§ **Page-level text extractions**:
-- Opening Marker --

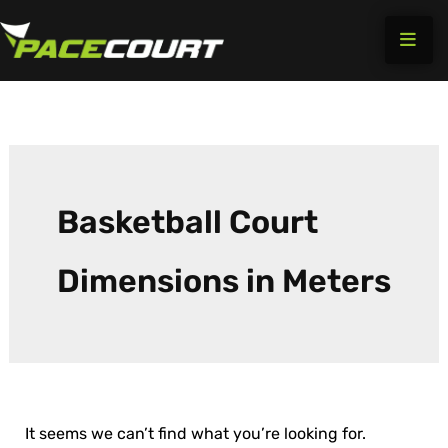
Search
Skip
for:
to
content
Basketball Court
Dimensions in Meters
It seems we can’t find what you’re looking for.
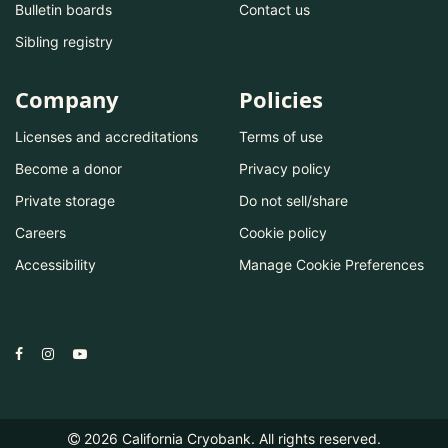
Bulletin boards
Contact us
Sibling registry
Company
Policies
Licenses and accreditations
Terms of use
Become a donor
Privacy policy
Private storage
Do not sell/share
Careers
Cookie policy
Accessibility
Manage Cookie Preferences
2026
California Cryobank. All rights reserved.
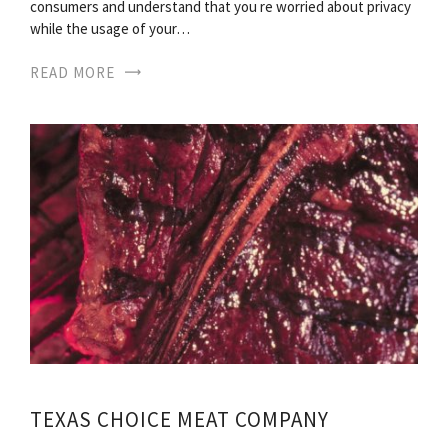
consumers and understand that you re worried about privacy
while the usage of your…
READ MORE
TEXAS CHOICE MEAT COMPANY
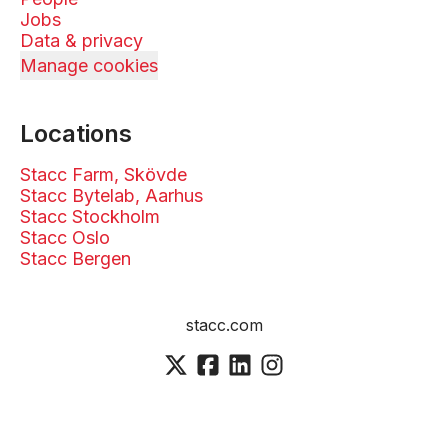
Jobs
Data & privacy
Manage cookies
Locations
Stacc Farm, Skövde
Stacc Bytelab, Aarhus
Stacc Stockholm
Stacc Oslo
Stacc Bergen
stacc.com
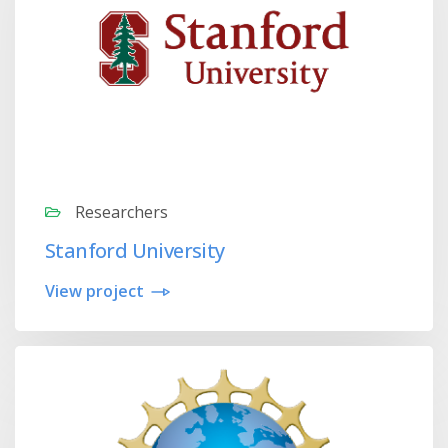
Researchers
Stanford University
View project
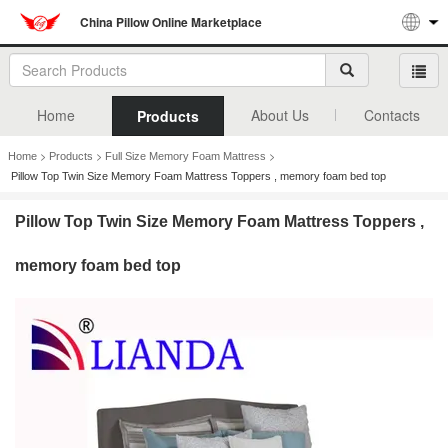
China Pillow Online Marketplace
Home
About Us
Contacts
Products
>
>
>
Home
Products
Full Size Memory Foam Mattress
Pillow Top Twin Size Memory Foam Mattress Toppers , memory foam bed top
Pillow Top Twin Size Memory Foam Mattress Toppers ,
memory foam bed top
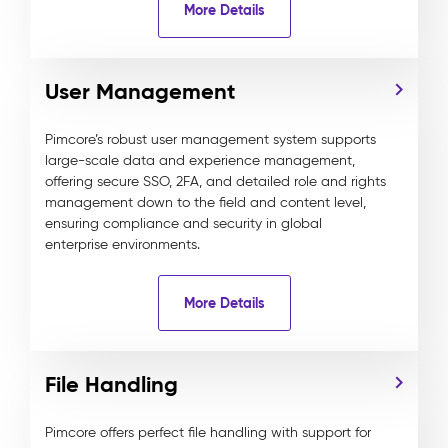
More Details
User Management
Pimcore’s robust user management system supports
large-scale data and experience management,
offering secure SSO, 2FA, and detailed role and rights
management down to the field and content level,
ensuring compliance and security in global
enterprise environments.
More Details
File Handling
Pimcore offers perfect file handling with support for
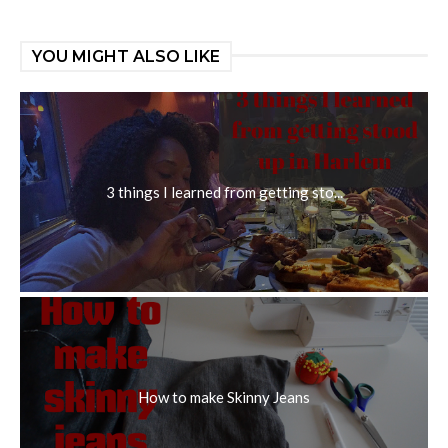
YOU MIGHT ALSO LIKE
3 things I learned from getting sto...
How to make Skinny Jeans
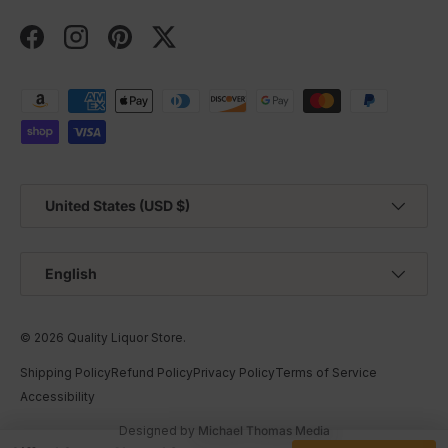
Facebook
Instagram
Pinterest
Twitter
Payment methods accepted
Country/Region
United States (USD $)
Language
English
© 2026
Quality Liquor Store
.
Shipping Policy
Refund Policy
Privacy Policy
Terms of Service
Accessibility
Designed by
Michael Thomas Media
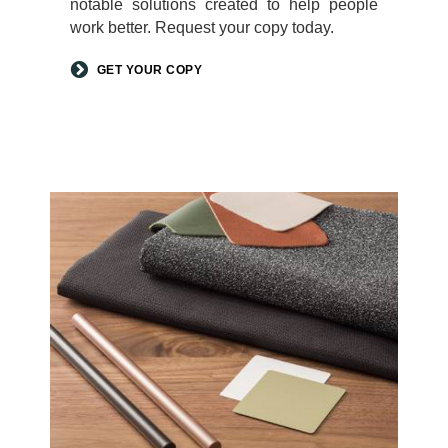
notable solutions created to help people
work better. Request your copy today.
GET YOUR COPY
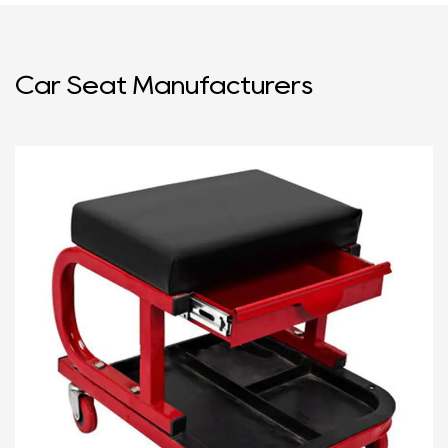
Car Seat Manufacturers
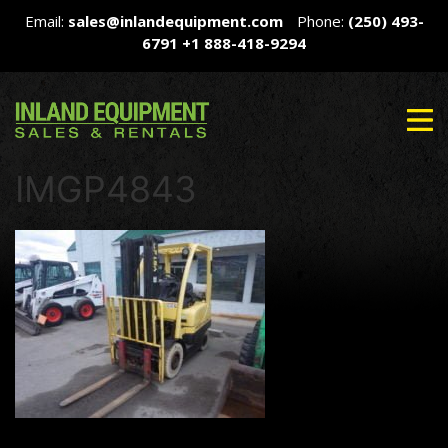
Email:
sales@inlandequipment.com
Phone:
(250) 493-
6791
+1 888-418-9294
IMGP4843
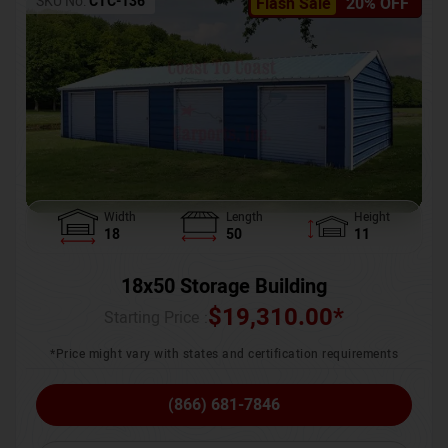
SKU No:
CTC-136
Flash Sale
20% OFF
Width
Length
Height
18
50
11
18x50 Storage Building
$
19,310.00
*
Starting Price :
*Price might vary with states and certification requirements
(866) 681-7846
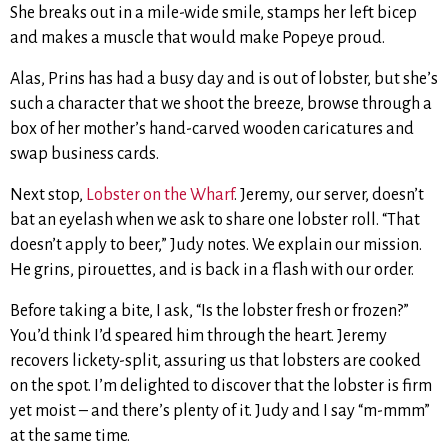
She breaks out in a mile-wide smile, stamps her left bicep
and makes a muscle that would make Popeye proud.
Alas, Prins has had a busy day and is out of lobster, but she’s
such a character that we shoot the breeze, browse through a
box of her mother’s hand-carved wooden caricatures and
swap business cards.
Next stop,
Lobster on the Wharf
. Jeremy, our server, doesn’t
bat an eyelash when we ask to share one lobster roll. “That
doesn’t apply to beer,” Judy notes. We explain our mission.
He grins, pirouettes, and is back in a flash with our order.
Before taking a bite, I ask, “Is the lobster fresh or frozen?”
You’d think I’d speared him through the heart. Jeremy
recovers lickety-split, assuring us that lobsters are cooked
on the spot. I’m delighted to discover that the lobster is firm
yet moist – and there’s plenty of it. Judy and I say “m-mmm”
at the same time.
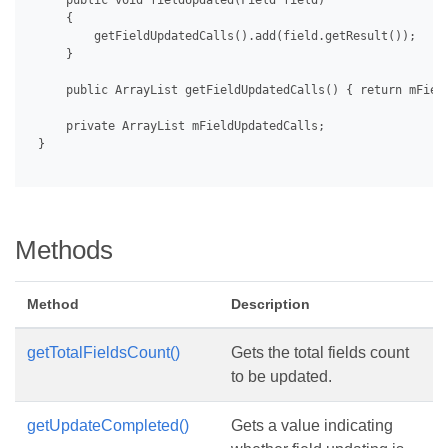
     public void fieldUpdated(Field field)

     {

         getFieldUpdatedCalls().add(field.getResult());

     }

     public ArrayList getFieldUpdatedCalls() { return mField
     private ArrayList mFieldUpdatedCalls;

 }

Methods
Method
Description
getTotalFieldsCount()
Gets the total fields count
to be updated.
getUpdateCompleted()
Gets a value indicating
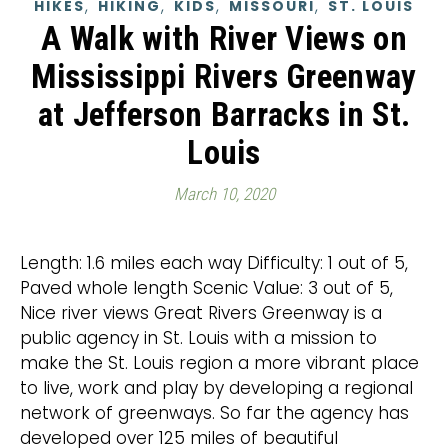
,
,
,
,
HIKES
HIKING
KIDS
MISSOURI
ST. LOUIS
A Walk with River Views on
Mississippi Rivers Greenway
at Jefferson Barracks in St.
Louis
March 10, 2020
Length: 1.6 miles each way Difficulty: 1 out of 5,
Paved whole length Scenic Value: 3 out of 5,
Nice river views Great Rivers Greenway is a
public agency in St. Louis with a mission to
make the St. Louis region a more vibrant place
to live, work and play by developing a regional
network of greenways. So far the agency has
developed over 125 miles of beautiful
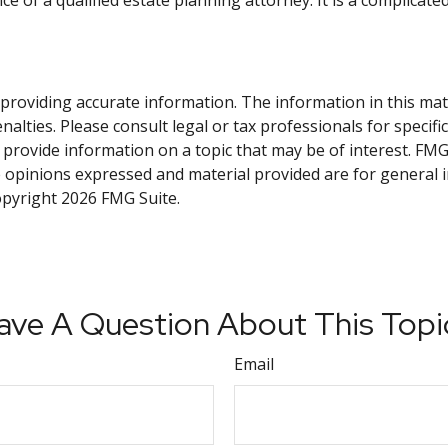
e of a qualified estate planning attorney. It is a complicate
roviding accurate information. The information in this materi
alties. Please consult legal or tax professionals for specifi
rovide information on a topic that may be of interest. FMG S
e opinions expressed and material provided are for general 
Copyright
2026 FMG Suite.
ave A Question About This Topi
Email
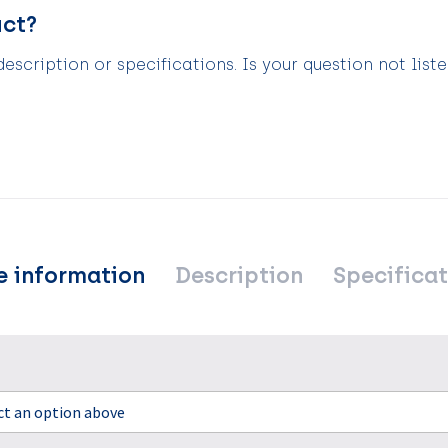
uct?
scription or specifications. Is your question not list
e information
Description
Specificat
ect an option above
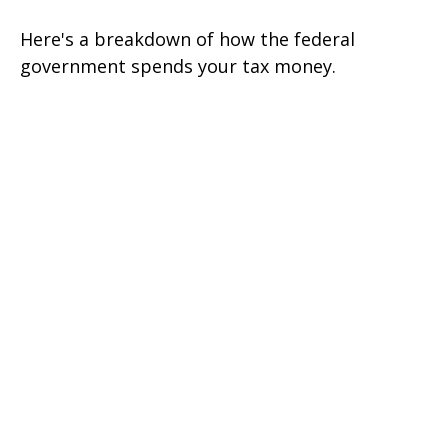
Here's a breakdown of how the federal
government spends your tax money.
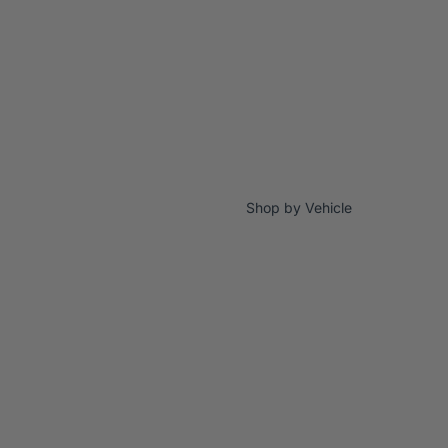
Shop by Vehicle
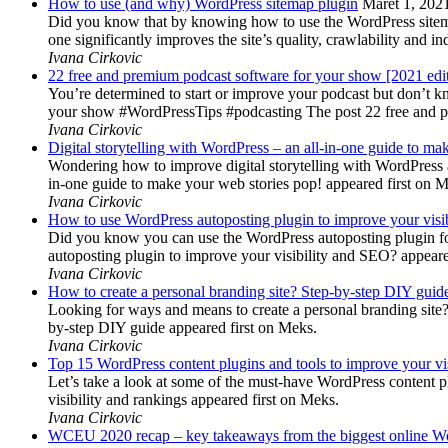
How to use (and why) WordPress sitemap plugin
Maret 1, 202
Did you know that by knowing how to use the WordPress sitemap p
one significantly improves the site’s quality, crawlability and 
Ivana Cirkovic
22 free and premium podcast software for your show [2021 edi
You’re determined to start or improve your podcast but don’t 
your show #WordPressTips #podcasting The post 22 free and pr
Ivana Cirkovic
Digital storytelling with WordPress – an all-in-one guide to ma
Wondering how to improve digital storytelling with WordPress a
in-one guide to make your web stories pop! appeared first on 
Ivana Cirkovic
How to use WordPress autoposting plugin to improve your visi
Did you know you can use the WordPress autoposting plugin for
autoposting plugin to improve your visibility and SEO? appeare
Ivana Cirkovic
How to create a personal branding site? Step-by-step DIY guid
Looking for ways and means to create a personal branding site? 
by-step DIY guide appeared first on Meks.
Ivana Cirkovic
Top 15 WordPress content plugins and tools to improve your vis
Let’s take a look at some of the must-have WordPress content 
visibility and rankings appeared first on Meks.
Ivana Cirkovic
WCEU 2020 recap – key takeaways from the biggest online W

-- Closing Marker --

§ **Work request**: A verbatim copy of the records is needed, with all images omitted.

§ **Exercise answer**:
Search
Skip
for:
to
content
Basketball Court
Dimensions in Meters
It seems we can’t find what you’re looking for.
Bulletin boards
Contact us
Sibling registry
Company
Policies
Licenses and accreditations
Terms of use
Become a donor
Privacy policy
Private storage
Do not sell/share
Careers
Cookie policy
Accessibility
Manage Cookie Preferences
2026
California Cryobank. All rights reserved.
consumers and understand that you re worried about privacy
while the usage of your…
READ MORE
TEXAS CHOICE MEAT COMPANY
Jobs
Data & privacy
Manage cookies
Locations
Stacc Farm, Skövde
Stacc Bytelab, Aarhus
Stacc Stockholm
Stacc Oslo
Stacc Bergen
stacc.com
Researchers
Stanford University
View project
China Pillow Online Marketplace
Home
About Us
Contacts
Products
>
>
>
Home
Products
Full Size Memory Foam Mattress
Pillow Top Twin Size Memory Foam Mattress Toppers , memory foam bed top
Pillow Top Twin Size Memory Foam Mattress Toppers ,
memory foam bed top
More Details
User Management
Pimcore’s robust user management system supports
large-scale data and experience management,
offering secure SSO, 2FA, and detailed role and rights
management down to the field and content level,
ensuring compliance and security in global
enterprise environments.
More Details
File Handling
Pimcore offers perfect file handling with support for
YOU MIGHT ALSO LIKE
3 things I learned from getting sto...
How to make Skinny Jeans
Facebook
Instagram
Pinterest
Twitter
Payment methods accepted
Country/Region
United States (USD $)
Language
English
© 2026
Quality Liquor Store
.
Shipping Policy
Refund Policy
Privacy Policy
Terms of Service
Accessibility
Designed by
Michael Thomas Media
notable solutions created to help people
work better. Request your copy today.
GET YOUR COPY
Car Seat Manufacturers
Email:
sales@inlandequipment.com
Phone:
(250) 493-
6791
+1 888-418-9294
IMGP4843
SKU No:
CTC-136
Flash Sale
20% OFF
Width
Length
Height
18
50
11
18x50 Storage Building
$
19,310.00
*
Starting Price :
*Price might vary with states and certification requirements
(866) 681-7846
She breaks out in a mile-wide smile, stamps her left bicep
and makes a muscle that would make Popeye proud.
Alas, Prins has had a busy day and is out of lobster, but she’s
such a character that we shoot the breeze, browse through a
box of her mother’s hand-carved wooden caricatures and
swap business cards.
Next stop,
Lobster on the Wharf
. Jeremy, our server, doesn’t
bat an eyelash when we ask to share one lobster roll. “That
doesn’t apply to beer,” Judy notes. We explain our mission.
He grins, pirouettes, and is back in a flash with our order.
Before taking a bite, I ask, “Is the lobster fresh or frozen?”
You’d think I’d speared him through the heart. Jeremy
recovers lickety-split, assuring us that lobsters are cooked
on the spot. I’m delighted to discover that the lobster is firm
yet moist – and there’s plenty of it. Judy and I say “m-mmm”
at the same time.
     public void fieldUpdated(Field field)

     {

         getFieldUpdatedCalls().add(field.getResult());

     }

     public ArrayList getFieldUpdatedCalls() { return mField
     private ArrayList mFieldUpdatedCalls;

 }

Methods
Method
Description
getTotalFieldsCount()
Gets the total fields count
to be updated.
getUpdateCompleted()
Gets a value indicating
,
,
,
,
HIKES
HIKING
KIDS
MISSOURI
ST. LOUIS
A Walk with River Views on
Mississippi Rivers Greenway
at Jefferson Barracks in St.
Louis
March 10, 2020
Length: 1.6 miles each way Difficulty: 1 out of 5,
Paved whole length Scenic Value: 3 out of 5,
Nice river views Great Rivers Greenway is a
public agency in St. Louis with a mission to
make the St. Louis region a more vibrant place
to live, work and play by developing a regional
network of greenways. So far the agency has
developed over 125 miles of beautiful
e of a qualified estate planning attorney. It is a complicate
roviding accurate information. The information in this materi
alties. Please consult legal or tax professionals for specifi
rovide information on a topic that may be of interest. FMG S
e opinions expressed and material provided are for general 
Copyright
2026 FMG Suite.
ave A Question About This Topi
Email
uct?
scription or specifications. Is your question not list
e information
Description
Specificat
ect an option above
Here's a breakdown of how the federal
government spends your tax money.
Shop by Vehicle
How to use (and why) WordPress sitemap plugin
Maret 1, 202
Did you know that by knowing how to use the WordPress sitemap p
one significantly improves the site’s quality, crawlability and 
Ivana Cirkovic
22 free and premium podcast software for your show [2021 edi
You’re determined to start or improve your podcast but don’t 
your show #WordPressTips #podcasting The post 22 free and pr
Ivana Cirkovic
Digital storytelling with WordPress – an all-in-one guide to ma
Wondering how to improve digital storytelling with WordPress a
in-one guide to make your web stories pop! appeared first on 
Ivana Cirkovic
How to use WordPress autoposting plugin to improve your visi
Did you know you can use the WordPress autoposting plugin for
autoposting plugin to improve your visibility and SEO? appeare
Ivana Cirkovic
How to create a personal branding site? Step-by-step DIY guid
Looking for ways and means to create a personal branding site? 
by-step DIY guide appeared first on Meks.
Ivana Cirkovic
Top 15 WordPress content plugins and tools to improve your vis
Let’s take a look at some of the must-have WordPress content 
visibility and rankings appeared first on Meks.
Ivana Cirkovic
WCEU 2020 recap – key takeaways from the biggest online W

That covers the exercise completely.